I judge the risk of not sending them too great a risk right now to ignore.
My expectation is that they will need to perform both the training mission and
combat and combat support missions simultaneously until such time that we can
provide additional troops. I cannot at this point say when that might be.
Again, we must continually assess our progress there and in Iraq, weighing it
against global risk and the health of the force before we make any more
commitments.
General David G McKiernan, the NATO ISAF
commander in Afghanistan, made similar points made about the need for more
forces in an interview published in the National Journal on September 13, 2008.
He stated later that the small increase in US forces that Bush announced in
September had still left him at least three brigades short of the US forces he
needed.
In some ways, bringing sustainable security to Afghanistan is
more difficult than in Iraq, starting with the fact that this is one of the
poorest countries on Earth, with a literacy rate estimated at only 30%,"
McKiernan said in an interview at his headquarters in Kabul. " ... there is a
lack of human capital in Afghanistan to do the things you expect of government,
whether that's serving as mayor or policeman, or running a budget, or managing
a labor force. In comparison, Iraq is a fairly rich and literate society, which
is why I don't find comparisons between the two conflicts all that helpful.
Building Afghan security and governance capability, from the bottom up at the
local level and from the top down at the national level, will be one of the
most important factors to winning in Afghanistan ... Military capability by
itself won't win this fight. After security is established, we have to build
governance and have reconstruction and development to meet the needs of the
Afghan people. Only when all three of those lines of operation work together in
tandem will we get the right outcome.
There is no doubt that Afghanistan has not received the resources from the
international community needed to meet its requirements for security,
governance, or development. Militarily, we have never had enough forces to
conduct a proper counterinsurgency campaign across Afghanistan. To do that -
clear out insurgents, keep them separated from the population, and set the
conditions for reconstruction and development - all of that translates to boots
on the ground, and we are short of them.
I'm happy to take contributions from as many partner nations as possible, but
what these national restrictions do is limit NATO's inherent advantage in
speed, mobility, intelligence-gathering, firepower, command-and-control, and
logistics. When nations restrict the use of their forces, it decreases those
advantages.
So did Major General Jeffrey J Schloesser, the
commander of the 101st Airborne Division and US forces in Eastern Afghanistan,
in an interview published on the Newsweek web site on September 10, 2008:
We
need more troops here in the east. I think General McKiernan has said the same,
speaking more broadly of Afghanistan. I don't want to characterize it as a
troop surge. But to clear, hold and build we will need more forces, and that
includes more Afghan forces, which are critical. Are two to three more brigades
the answer? It depends on our success as we increase the number of troops. And
then, what's the impact on the enemy? Some things are not knowable in the
coming months.
The problems in aid spending are complex and
difficult to summarize. The US was able to get a significant percentage of
allied aid contributions in terms of pledges, but cash flow was often slow, and
some pledges were not met or given in the flexible grant terms that Afghanistan
needed. National aid programs were diverse in character and dividing the
country into national Provincial Reconstruction Teams (PRTs) ensured a lack of
coordination.
Aid efforts also initially treated Afghanistan as if it were a secure exercise
in traditional economic development, rather than a war zone in which aid had to
be used to offset insurgent activity as part of a coordinated "win, build,
hold" activity that concentrated both military and aid resources in a joint
effort to contain and defeat a rising insurgency.
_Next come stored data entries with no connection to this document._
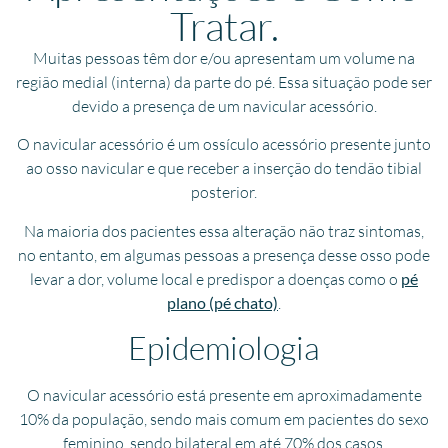
Tratar.
Muitas pessoas têm dor e/ou apresentam um volume na
região medial (interna) da parte do pé. Essa situação pode ser
devido a presença de um navicular acessório.
O navicular acessório é um ossículo acessório presente junto
ao osso navicular e que receber a inserção do tendão tibial
posterior.
Na maioria dos pacientes essa alteração não traz sintomas,
no entanto, em algumas pessoas a presença desse osso pode
levar a dor, volume local e predispor a doenças como o
pé
plano (pé chato)
.
Epidemiologia
O navicular acessório está presente em aproximadamente
10% da população, sendo mais comum em pacientes do sexo
feminino, sendo bilateral em até 70% dos casos.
Even in 2008, it is sometimes difficult to find clear references to the fact
that Afghanistan is at war in the reporting by various aid efforts. In other
cases, the fighting is treated as an annoyance, or interference in peaceful aid
activity - regardless of the fact that the insurgent see aid workers as a major
target and the UN has expanded its maps of threats to aid workers to cover well
over half the country.
In many cases, however, most aid workers cannot or will not go into the high
threat areas where dollars are a critical complement to bullets, and aid is
critical. There are also basic shortages of qualified US aid workers. The
Department of Defense report to Congress on the war issued in June 2008
reported that 1,021 of the US aid worker in the PRTs were military. In
contrast, there were 11 Department of State aid workers, 12 of 13 authorized
USAID personnel, and four of 11 authorized Department of Agriculture personnel.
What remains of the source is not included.